Carte de la bataille du Pont-Barré (19 septembre 1793)
Apprenant la nouvelle, les Bleus de Duhoux ont battu en retraite en désordre vers la rive droite du Layon. Dans la précipitation, certains s’y sont même noyés. Maintenant remis de leur frayeur et se croyant solidement retranchés, les républicains se tiennent sur la défensive.

Les deux armées cantonnées de part et d’autre de la rivière entament le combat le 19, en fin de matinée, par une canonnade sans conséquence. Pendant ce temps, Joseph Bernier, un meunier de Saint-Lambert, s’est aperçu que le pont de Bézigon n’est pas gardé et que les Bleus se sont contentés d’en retirer les planches. Il traverse donc le Layon à la nage avec quelques cavaliers, rétablit le passage que franchissent sans attendre trois cents Vendéens [n°2 sur la carte]. Pauvert, de Chanzeaux, mène la même opération avec une centaine d’hommes aux Planches, en contrebas de Beaulieu [n°4].

L'histoire du Pont-Barré, les arches du nouveau pont et le coteau à l'arrière-plan
Les deux têtes de pont se lancent aussitôt sur les flancs des Bleus. Si les moins téméraires d'entre eux se replient tant bien que mal sur les hauteurs, deux bataillons tiennent toujours bon au Pont-Barré. C’est à ce moment que le gros des troupes vendéennes, dirigées par La Sorinière et Cady, lance l'attaque sur la route principale [n°1], avançant sous la mitraille jusqu’à submerger l’artillerie ennemie.

Les républicains sont écrasés sur le coteau, mais leur défaite n’est pas achevée. Une nouvelle colonne de Vendéens, cinq cents hommes commandés par Duhoux, qui ont passé le Layon près du village de Chaume [n°3], surprend en effet les fuyards depuis la route de Rochefort à Beaulieu. Parmi eux se trouve la redoutable Renée Bordereau qui sabrera ce jour-là une vingtaine de Bleus. Elle en cassera même son sabre, sur la tête du dernier qu’elle aura poursuivi jusqu’aux Ponts-de-Cé.

L'obélisque
Assaillis de toutes parts, les Bleus qui ont échappé au désastre se débandent dans une indescriptible pagaille.
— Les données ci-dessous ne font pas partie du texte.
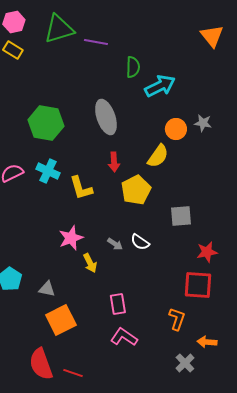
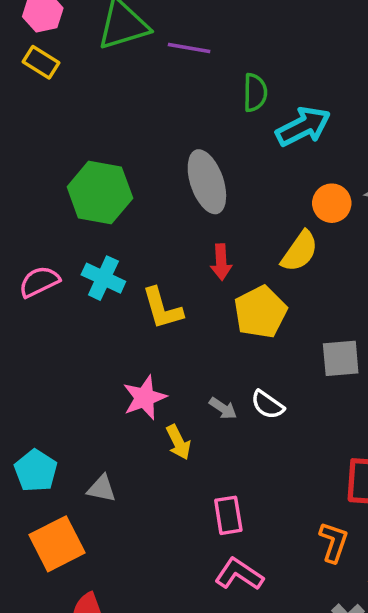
orange square: (61, 320) -> (57, 544), moved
Beaucoup mourront dans cette retraite, les uns de fatigue, d’autres sous les sabots de leurs propres cavaliers. L’armée de Duhoux (le général républicain) a perdu les deux tiers de ses effectifs dans cette journée du 19 septembre, sans compter l’artillerie, les fusils, les chariots de pain, etc.

Cette bataille fut d’autant plus retentissante que le même jour, à Torfou, les Vendéens ont mis en déroute l’armée de Mayence, la meilleure d’Europe, qui formait la principale attaque dans le mouvement de tenaille sur les Mauges. Coron, Torfou et le Pont-Barré, trois victoires qui sauvèrent pour un mois encore ce dernier noyau de liberté.

Le vieux Pont-Barré a été restauré, même s’il ne sert plus à la circulation, puisqu’un nouvel ouvrage parallèle l’a doublé en 1838. Une croix a été érigée en son centre par le Souvenir Vendéen en 1981 pour indiquer qu’« ici commence le pays des géants ». Une autre plaque apposée sur le parapet évoque la bataille du 19 septembre 1793. Enfin, on trouve sur les hauteurs du coteau, sur un vieux chemin qui longe la route nationale, un obélisque de tuffeau élevé en 1993 pour marquer cette frontière de la Vendée Militaire.